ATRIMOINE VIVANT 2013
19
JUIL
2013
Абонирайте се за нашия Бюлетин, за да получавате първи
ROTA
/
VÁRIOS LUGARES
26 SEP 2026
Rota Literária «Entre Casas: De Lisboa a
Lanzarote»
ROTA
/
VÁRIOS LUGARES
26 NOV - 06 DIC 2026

EXERCISE BRIEF ▸ The entire listing is to be printed once more, word for word.

YOUR RESPONSE ▸
ATRIMOINE VIVANT 2013
19
JUIL
2013
Абонирайте се за нашия Бюлетин, за да получавате първи
ROTA
/
VÁRIOS LUGARES
26 SEP 2026
Rota Literária «Entre Casas: De Lisboa a
Lanzarote»
ROTA
/
VÁRIOS LUGARES
26 NOV - 06 DIC 2026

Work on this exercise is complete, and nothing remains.